**Task description:** Copy the records word for word. Pictures do not go in.

**Records to use:**
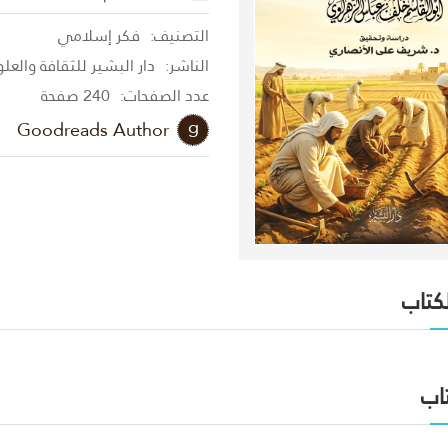
التصنيف:
فكر إسلامي
الناشر:
دار البشير للثقافة والعل
عدد الصفحات:
240 صفحة
Goodreads Author
لكتاب
اب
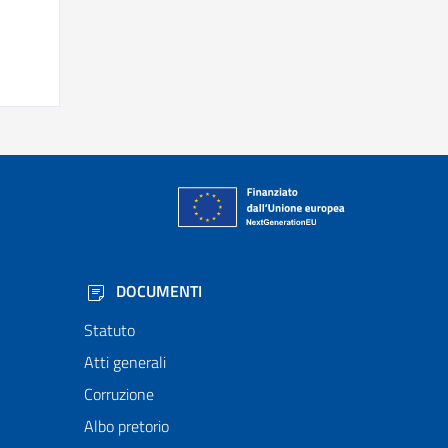
DOCUMENTI
Statuto
Atti generali
Corruzione
Albo pretorio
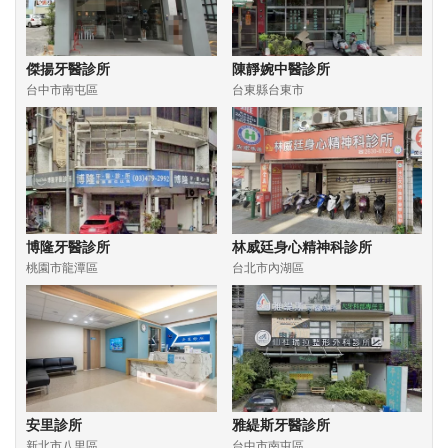
傑揚牙醫診所
陳靜婉中醫診所
台中市南屯區
台東縣台東市
博隆牙醫診所
林威廷身心精神科診所
桃園市龍潭區
台北市內湖區
安里診所
雅緹斯牙醫診所
新北市八里區
台中市南屯區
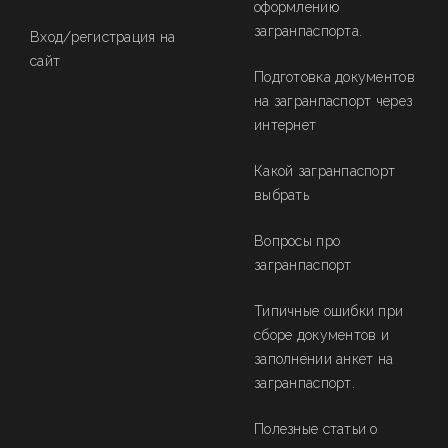
оформлению
загранпаспорта.
Вход/регистрация на
сайт
Подготовка документов
на загранпаспорт через
интернет
Какой загранпаспорт
выбрать
Вопросы про
загранпаспорт
Типичные ошибки при
сборе документов и
заполнении анкет на
загранпаспорт.
Полезные статьи о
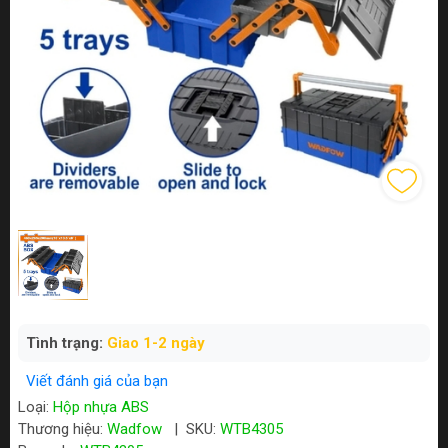
Tình trạng:
Giao 1-2 ngày
Viết đánh giá của bạn
Loại:
Hộp nhựa ABS
Thương hiệu:
Wadfow
|
SKU:
WTB4305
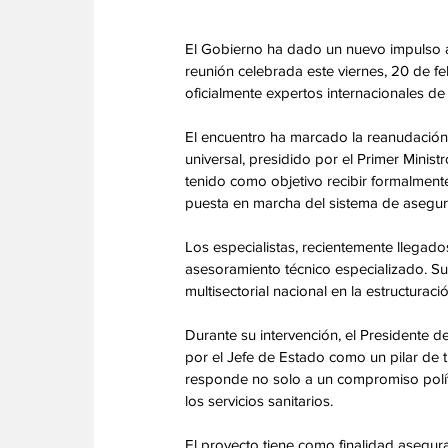
El Gobierno ha dado un nuevo impulso a
reunión celebrada este viernes, 20 de fe
oficialmente expertos internacionales de
El encuentro ha marcado la reanudación d
universal, presidido por el Primer Minist
tenido como objetivo recibir formalment
puesta en marcha del sistema de asegura
Los especialistas, recientemente llegados
asesoramiento técnico especializado. Su
multisectorial nacional en la estructurac
Durante su intervención, el Presidente d
por el Jefe de Estado como un pilar de t
responde no solo a un compromiso políti
los servicios sanitarios.
El proyecto tiene como finalidad asegur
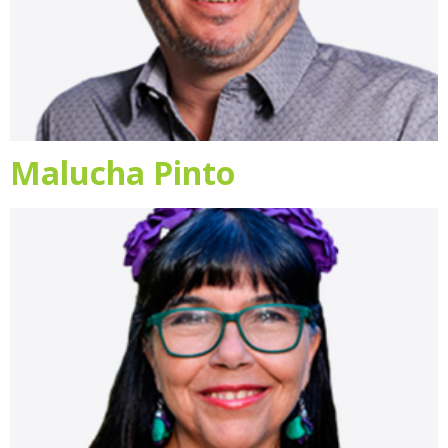
Malucha Pinto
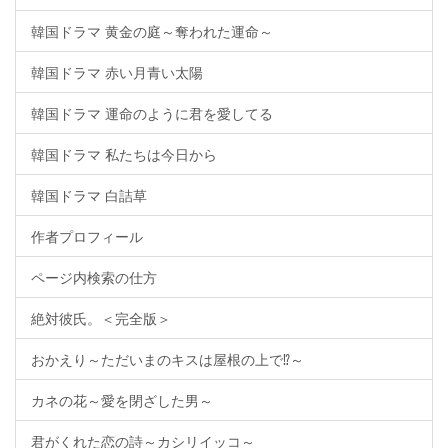
韓国ドラマ 黄金の庭～奪われた運命～
韓国ドラマ 赤い月青い太陽
韓国ドラマ 運命のように君を愛してる
韓国ドラマ 私たちは今日から
韓国ドラマ 白詰草
作者プロフィール
ページ内検索の仕方
絶対彼氏。＜完全版＞
おかえり～ただいまのキスは屋根の上で⁉～
カネの花～愛を閉ざした男～
君がくれた恋の詩～カシリイッコ～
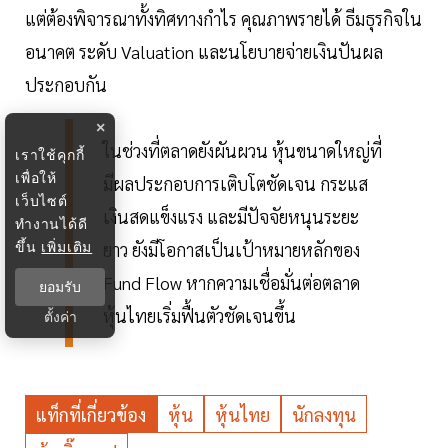
แต่ต้องพิจารณาทั้งทิศทางกำไร คุณภาพรายได้ ธีมธุรกิจใน
อนาคต ระดับ Valuation และนโยบายจ่ายเงินปันผล
ประกอบกัน
×
ในช่วงที่ตลาดยังผันผวน หุ้นขนาดใหญ่ที่
เราใช้คุกกี้
เพื่อให้
มีผลประกอบการเติบโตชัดเจน กระแส
เว็บไซต์
เงินสดแข็งแรง และมีปัจจัยหนุนระยะ
ทำงานได้ดี
ขึ้น
เพิ่มเติม
ยาว ยังมีโอกาสเป็นเป้าหมายหลักของ
Fund Flow หากความเชื่อมั่นต่อตลาด
ยอมรับ
หุ้นไทยเริ่มฟื้นตัวชัดเจนขึ้น
ตั้งค่า
แท็กที่เกี่ยวข้อง
หุ้น
หุ้นไทย
นักลงทุน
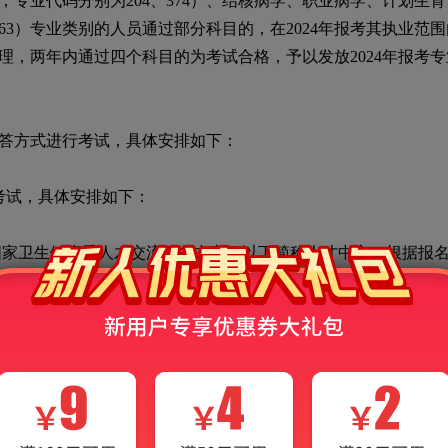
，专业代码分别为
204
、
374
）、结核病学、职业病学、计划生育
63
）专业类别的人员通过部分科目的，在
2024
年报考其执业范围
理，两年内通过四个科目的为考试合格，予以发放
2024
年报考专
方式进行考试，具体安排如下：
考试，具体安排如下：
国家卫生健康委人才交流服务中心（以下简称人才中心）根据报
方式，各级考试管理机构应当统一使用《卫生专业技术资格考
务工作安排由人才中心另行通知。
申领发放办法》（国办发〔
2018
〕
81
号）和《中共中央组织部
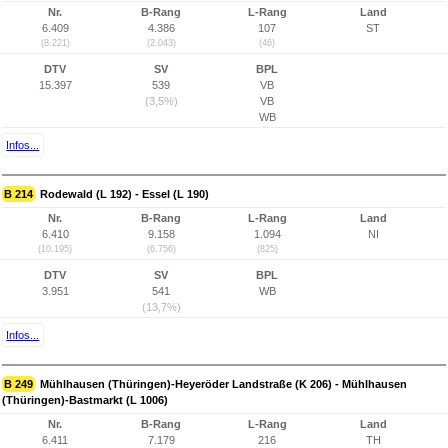
Nr.
B-Rang
L-Rang
Land
6.409
4.386
107
ST
(8.221)
(2.043)
(46)
DTV
SV
BPL
15.397
539
VB
(3,5%)
VB
WB
Infos...
B 214
Rodewald (L 192) - Essel (L 190)
Nr.
B-Rang
L-Rang
Land
6.410
9.158
1.094
NI
(10.195)
(6.756)
(825)
DTV
SV
BPL
3.951
541
WB
(13,7%)
Infos...
B 249
Mühlhausen (Thüringen)-Heyeröder Landstraße (K 206) - Mühlhausen
(Thüringen)-Bastmarkt (L 1006)
Nr.
B-Rang
L-Rang
Land
6.411
7.179
216
TH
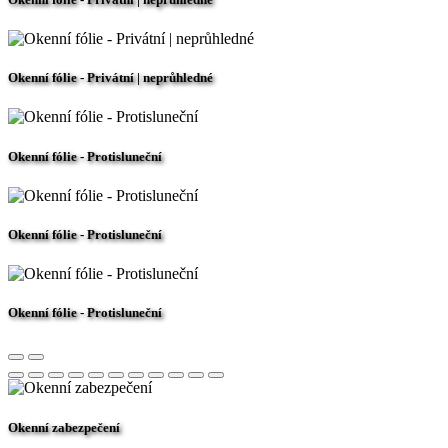
Okenní fólie - Privátní | neprůhledné
Okenní fólie - Protisluneční
Okenní fólie - Protisluneční
Okenní fólie - Protisluneční
Okenní zabezpečení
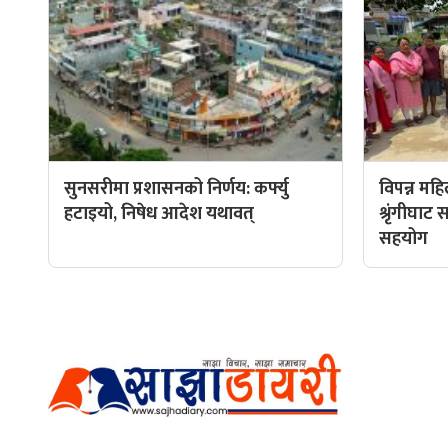
सुनसरीमा प्रशासनको निर्णय: कर्फ्यु
विपन्न मह
हटाइयो, निषेध आदेश यथावत्
श्रृंगीघा
सहयोग
हाम्रो टीम
प्रधान सम्
अर्गानिक मिडिया प्रा.लि. द्वारासंचालित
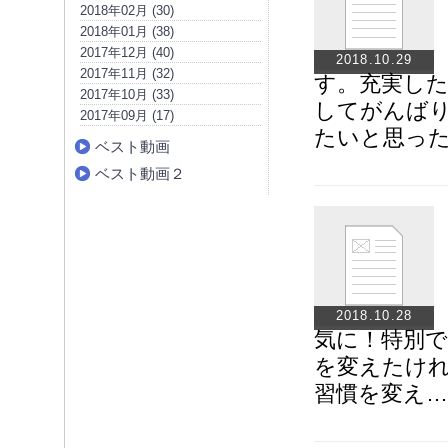
2018年02月 (30)
2018年01月 (38)
2017年12月 (40)
2018.10.29
2017年11月 (32)
す。充実し
2017年10月 (33)
してがんば
2017年09月 (17)
たいと思っ
ベスト動画
ベスト動画２
2018.10.28
気に！特別
を変えたけ
習慣を変え…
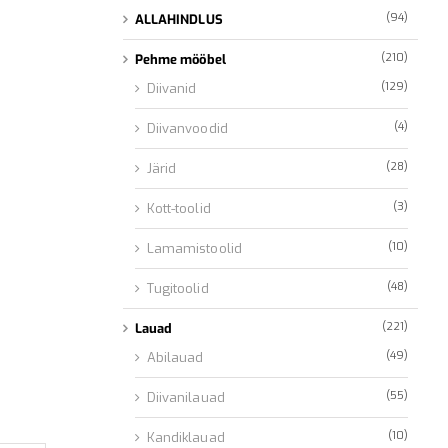
(94)
ALLAHINDLUS
(210)
Pehme mööbel
(129)
Diivanid
(4)
Diivanvoodid
(28)
Järid
(3)
Kott-toolid
(10)
Lamamistoolid
(48)
Tugitoolid
(221)
Lauad
(49)
Abilauad
(55)
Diivanilauad
(10)
Kandiklauad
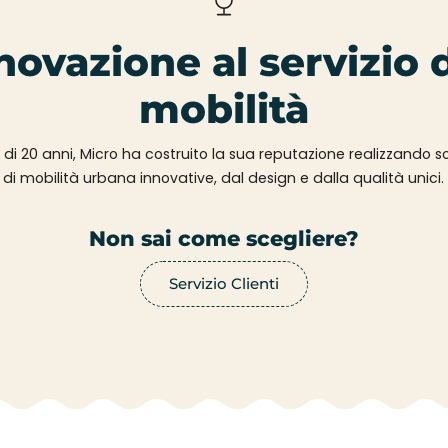
novazione al servizio 
mobilità
 di 20 anni, Micro ha costruito la sua reputazione realizzando so
di mobilità urbana innovative, dal design e dalla qualità unici.
Non sai come scegliere?
Servizio Clienti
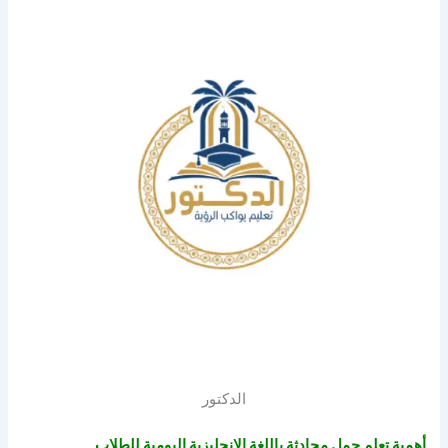
الدكتور
أهمية تعلم جمل محادثة باللغة الانجليزية اليومية للطلاب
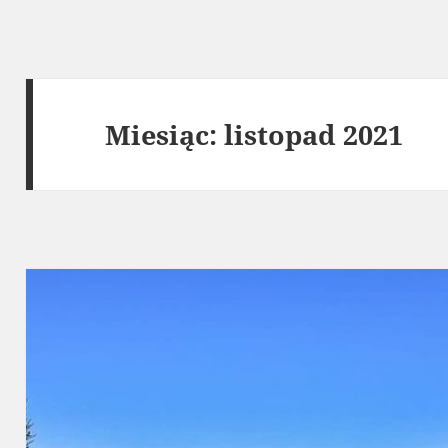
Miesiąc:
listopad 2021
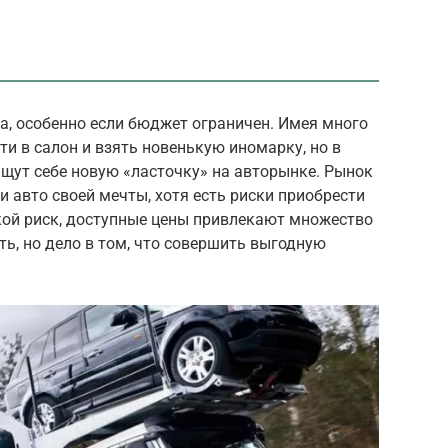
а, особенно если бюджет ограничен. Имея много
ти в салон и взять новенькую иномарку, но в
щут себе новую «ласточку» на авторынке. Рынок
и авто своей мечты, хотя есть риски приобрести
ой риск, доступные цены привлекают множество
ть, но дело в том, что совершить выгодную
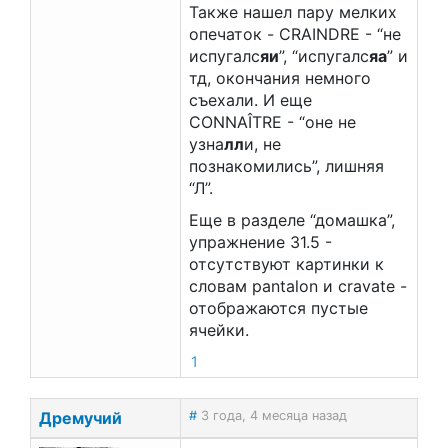
Также нашел пару мелких
опечаток - CRAINDRE - “не
испугалс
яи
”, “испугалс
яа
” и
тд, окончания немного
съехали. И еще
CONNAÎTRE - “оне не
узна
лл
и, не
познакомились”, лишняя
“Л”.
Еще в разделе “домашка”,
упражнение 31.5 -
отсутствуют картинки к
словам pantalon и cravate -
отображаются пустые
ячейки.
1
Дремучий
#
3 года, 4 месяца назад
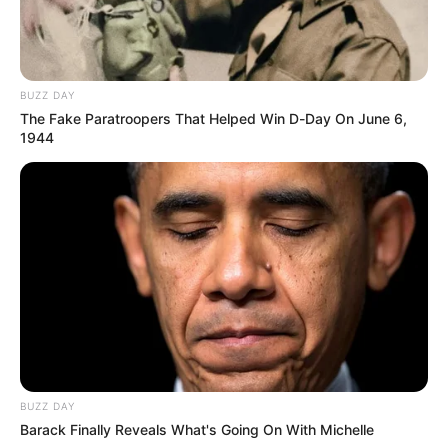
BUZZ DAY
The Fake Paratroopers That Helped Win D-Day On June 6,
1944
BUZZ DAY
Barack Finally Reveals What's Going On With Michelle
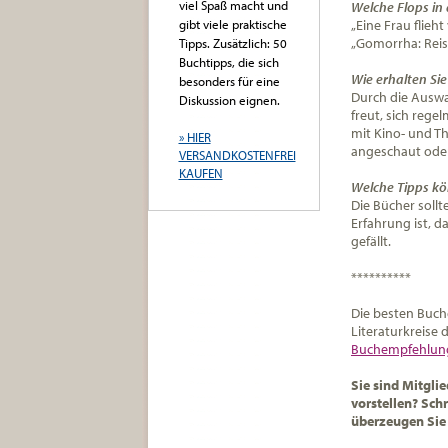
viel Spaß macht und
Welche Flops in
gibt viele praktische
„Eine Frau flieh
„Gomorrha: Reis
Tipps. Zusätzlich: 50
Buchtipps, die sich
Wie erhalten Si
besonders für eine
Durch die Auswah
Diskussion eignen.
freut, sich rege
mit Kino- und T
» HIER
angeschaut ode
VERSANDKOSTENFREI
KAUFEN
Welche Tipps kö
Die Bücher sollte
Erfahrung ist, d
gefällt.
**********
Die besten Buch
Literaturkreise
Buchempfehlung
Sie sind Mitgli
vorstellen? Sch
überzeugen Sie 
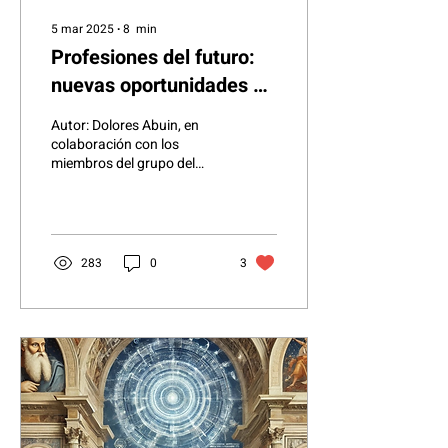
5 mar 2025
∙
8
min
Profesiones del futuro:
nuevas oportunidades y
requerimientos
Autor: Dolores Abuin, en
colaboración con los
miembros del grupo del
Proyecto cAIre Google
Ricardo Palomo
(Coordinador), Jorge
Cerqueiro,...
283
0
3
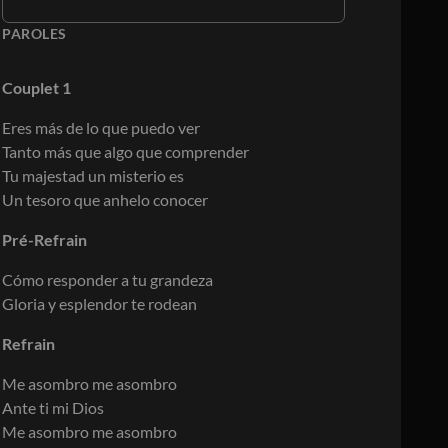
PAROLES
Couplet 1
Eres más de lo que puedo ver
Tanto más que algo que comprender
Tu majestad un misterio es
Un tesoro que anhelo conocer
Pré-Refrain
Cómo responder a tu grandeza
Gloria y esplendor te rodean
Refrain
Me asombro me asombro
Ante ti mi Dios
Me asombro me asombro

**Response area:**
التصنيف:
فكر إسلامي
الناشر:
دار البشير للثقافة والعل
عدد الصفحات:
240 صفحة
Goodreads Author
لكتاب
اب
DOCUMENTI
Statuto
Atti generali
Corruzione
Albo pretorio
傑揚牙醫診所
陳靜婉中醫診所
台中市南屯區
台東縣台東市
博隆牙醫診所
林威廷身心精神科診所
桃園市龍潭區
台北市內湖區
安里診所
雅緹斯牙醫診所
新北市八里區
台中市南屯區
оформлению
загранпаспорта.
Вход/регистрация на
сайт
Подготовка документов
на загранпаспорт через
интернет
Какой загранпаспорт
выбрать
Вопросы про
загранпаспорт
Типичные ошибки при
сборе документов и
заполнении анкет на
загранпаспорт.
Полезные статьи о
Tình trạng:
Giao 1-2 ngày
Viết đánh giá của bạn
Loại:
Hộp nhựa ABS
Thương hiệu:
Wadfow
|
SKU:
WTB4305
El Gobierno ha dado un nuevo impulso a
reunión celebrada este viernes, 20 de fe
oficialmente expertos internacionales de
El encuentro ha marcado la reanudación d
universal, presidido por el Primer Minist
tenido como objetivo recibir formalment
puesta en marcha del sistema de asegura
Los especialistas, recientemente llegados
asesoramiento técnico especializado. Su
multisectorial nacional en la estructurac
Durante su intervención, el Presidente d
por el Jefe de Estado como un pilar de t
responde no solo a un compromiso políti
los servicios sanitarios.
El proyecto tiene como finalidad asegur
Malucha Pinto
韓国ドラマ 黄金の庭～奪われた運命～
韓国ドラマ 赤い月青い太陽
韓国ドラマ 運命のように君を愛してる
韓国ドラマ 私たちは今日から
韓国ドラマ 白詰草
作者プロフィール
ページ内検索の仕方
絶対彼氏。＜完全版＞
おかえり～ただいまのキスは屋根の上で⁉～
カネの花～愛を閉ざした男～
君がくれた恋の詩～カシリイッコ～
แต่ต้องพิจารณาทั้งทิศทางกำไร คุณภาพรายได้ ธีมธุรกิจใน
อนาคต ระดับ Valuation และนโยบายจ่ายเงินปันผล
ประกอบกัน
×
ในช่วงที่ตลาดยังผันผวน หุ้นขนาดใหญ่ที่
เราใช้คุกกี้
เพื่อให้
มีผลประกอบการเติบโตชัดเจน กระแส
เว็บไซต์
เงินสดแข็งแรง และมีปัจจัยหนุนระยะ
ทำงานได้ดี
ขึ้น
เพิ่มเติม
ยาว ยังมีโอกาสเป็นเป้าหมายหลักของ
Fund Flow หากความเชื่อมั่นต่อตลาด
ยอมรับ
หุ้นไทยเริ่มฟื้นตัวชัดเจนขึ้น
ตั้งค่า
แท็กที่เกี่ยวข้อง
หุ้น
หุ้นไทย
นักลงทุน
，专业代码分别为
204
、
374
）、结核病学、职业病学、计划生育
63
）专业类别的人员通过部分科目的，在
2024
年报考其执业范围
理，两年内通过四个科目的为考试合格，予以发放
2024
年报考专
方式进行考试，具体安排如下：
考试，具体安排如下：
国家卫生健康委人才交流服务中心（以下简称人才中心）根据报
方式，各级考试管理机构应当统一使用《卫生专业技术资格考
务工作安排由人才中心另行通知。
申领发放办法》（国办发〔
2018
〕
81
号）和《中共中央组织部
Nr.
B-Rang
L-Rang
Land
6.409
4.386
107
ST
(8.221)
(2.043)
(46)
DTV
SV
BPL
15.397
539
VB
(3,5%)
VB
WB
Infos...
B 214
Rodewald (L 192) - Essel (L 190)
Nr.
B-Rang
L-Rang
Land
6.410
9.158
1.094
NI
(10.195)
(6.756)
(825)
DTV
SV
BPL
3.951
541
WB
(13,7%)
Infos...
B 249
Mühlhausen (Thüringen)-Heyeröder Landstraße (K 206) - Mühlhausen
(Thüringen)-Bastmarkt (L 1006)
Nr.
B-Rang
L-Rang
Land
6.411
7.179
216
TH
Okenní fólie - Privátní | neprůhledné
Okenní fólie - Protisluneční
Okenní fólie - Protisluneční
Okenní fólie - Protisluneční
Okenní zabezpečení
सुनसरीमा प्रशासनको निर्णय: कर्फ्यु
विपन्न मह
हटाइयो, निषेध आदेश यथावत्
श्रृंगीघा
सहयोग
हाम्रो टीम
प्रधान सम्
अर्गानिक मिडिया प्रा.लि. द्वारासंचालित
2018年02月 (30)
2018年01月 (38)
2017年12月 (40)
2018.10.29
2017年11月 (32)
す。充実し
2017年10月 (33)
してがんば
2017年09月 (17)
たいと思っ
ベスト動画
ベスト動画２
2018.10.28
気に！特別
を変えたけ
習慣を変え…
(94)
ALLAHINDLUS
(210)
Pehme mööbel
(129)
Diivanid
(4)
Diivanvoodid
(28)
Järid
(3)
Kott-toolid
(10)
Lamamistoolid
(48)
Tugitoolid
(221)
Lauad
(49)
Abilauad
(55)
Diivanilauad
(10)
Kandiklauad
novazione al servizio 
mobilità
 di 20 anni, Micro ha costruito la sua reputazione realizzando so
di mobilità urbana innovative, dal design e dalla qualità unici.
Non sai come scegliere?
Servizio Clienti
الدكتور
أهمية تعلم جمل محادثة باللغة الانجليزية اليومية للطلاب
Miesiąc:
listopad 2021
а, особенно если бюджет ограничен. Имея много
ти в салон и взять новенькую иномарку, но в
щут себе новую «ласточку» на авторынке. Рынок
и авто своей мечты, хотя есть риски приобрести
ой риск, доступные цены привлекают множество
ть, но дело в том, что совершить выгодную
Также нашел пару мелких
опечаток - CRAINDRE - “не
испугалс
яи
”, “испугалс
яа
” и
тд, окончания немного
съехали. И еще
CONNAÎTRE - “оне не
узна
лл
и, не
познакомились”, лишняя
“Л”.
Еще в разделе “домашка”,
упражнение 31.5 -
отсутствуют картинки к
словам pantalon и cravate -
отображаются пустые
ячейки.
1
Дремучий
#
3 года, 4 месяца назад
BUZZ DAY
The Fake Paratroopers That Helped Win D-Day On June 6,
1944
BUZZ DAY
Barack Finally Reveals What's Going On With Michelle
viel Spaß macht und
Welche Flops in
gibt viele praktische
„Eine Frau flieh
„Gomorrha: Reis
Tipps. Zusätzlich: 50
Buchtipps, die sich
Wie erhalten Si
besonders für eine
Durch die Auswah
Diskussion eignen.
freut, sich rege
mit Kino- und T
» HIER
angeschaut ode
VERSANDKOSTENFREI
KAUFEN
Welche Tipps kö
Die Bücher sollte
Erfahrung ist, d
gefällt.
**********
Die besten Buch
Literaturkreise
Buchempfehlung
Sie sind Mitgli
vorstellen? Sch
überzeugen Sie 
5 mar 2025
∙
8
min
Profesiones del futuro:
nuevas oportunidades y
requerimientos
Autor: Dolores Abuin, en
colaboración con los
miembros del grupo del
Proyecto cAIre Google
Ricardo Palomo
(Coordinador), Jorge
Cerqueiro,...
283
0
3
PAROLES
Couplet 1
Eres más de lo que puedo ver
Tanto más que algo que comprender
Tu majestad un misterio es
Un tesoro que anhelo conocer
Pré-Refrain
Cómo responder a tu grandeza
Gloria y esplendor te rodean
Refrain
Me asombro me asombro
Ante ti mi Dios
Me asombro me asombro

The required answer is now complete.